Exercise materials:
=== Begin Enclosure ===
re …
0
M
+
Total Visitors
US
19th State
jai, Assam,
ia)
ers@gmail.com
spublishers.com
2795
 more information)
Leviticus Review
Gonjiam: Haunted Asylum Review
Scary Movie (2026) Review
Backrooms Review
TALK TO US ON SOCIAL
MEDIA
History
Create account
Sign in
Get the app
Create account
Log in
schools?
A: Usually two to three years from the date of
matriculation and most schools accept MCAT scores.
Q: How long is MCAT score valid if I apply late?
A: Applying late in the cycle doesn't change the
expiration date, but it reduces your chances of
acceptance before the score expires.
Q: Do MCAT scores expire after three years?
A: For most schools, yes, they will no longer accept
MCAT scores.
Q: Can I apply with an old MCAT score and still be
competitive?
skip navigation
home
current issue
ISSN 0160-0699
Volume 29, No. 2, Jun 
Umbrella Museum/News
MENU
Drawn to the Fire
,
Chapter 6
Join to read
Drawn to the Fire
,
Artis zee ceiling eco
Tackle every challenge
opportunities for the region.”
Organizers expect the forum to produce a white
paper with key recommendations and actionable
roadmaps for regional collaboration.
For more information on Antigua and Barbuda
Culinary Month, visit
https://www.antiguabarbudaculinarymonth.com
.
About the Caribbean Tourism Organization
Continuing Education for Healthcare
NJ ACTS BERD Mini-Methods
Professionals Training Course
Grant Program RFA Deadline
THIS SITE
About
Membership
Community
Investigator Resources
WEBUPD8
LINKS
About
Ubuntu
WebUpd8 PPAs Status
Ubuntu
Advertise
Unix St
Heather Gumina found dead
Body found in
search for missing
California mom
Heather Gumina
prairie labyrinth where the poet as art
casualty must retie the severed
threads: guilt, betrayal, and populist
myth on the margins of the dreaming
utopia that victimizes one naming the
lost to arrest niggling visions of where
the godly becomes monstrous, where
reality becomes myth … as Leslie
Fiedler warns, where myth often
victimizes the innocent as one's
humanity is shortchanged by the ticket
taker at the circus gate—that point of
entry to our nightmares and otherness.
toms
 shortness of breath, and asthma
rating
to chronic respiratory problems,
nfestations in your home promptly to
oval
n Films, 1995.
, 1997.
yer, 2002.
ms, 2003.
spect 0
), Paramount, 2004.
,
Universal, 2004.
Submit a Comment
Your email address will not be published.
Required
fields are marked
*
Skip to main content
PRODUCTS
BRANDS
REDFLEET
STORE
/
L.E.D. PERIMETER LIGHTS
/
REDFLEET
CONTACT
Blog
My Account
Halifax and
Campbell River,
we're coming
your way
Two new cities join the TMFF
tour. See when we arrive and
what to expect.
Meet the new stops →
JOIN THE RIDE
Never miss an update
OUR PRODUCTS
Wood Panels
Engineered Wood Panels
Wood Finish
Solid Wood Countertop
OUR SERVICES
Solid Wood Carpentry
=== End Enclosure ===
Task prompt: Go to the line holding "Meet the new stops →" in the entries above and return it, along with every line after it, exactly as written.

Finished exercise:
Meet the new stops →
JOIN THE RIDE
Never miss an update
OUR PRODUCTS
Wood Panels
Engineered Wood Panels
Wood Finish
Solid Wood Countertop
OUR SERVICES
Solid Wood Carpentry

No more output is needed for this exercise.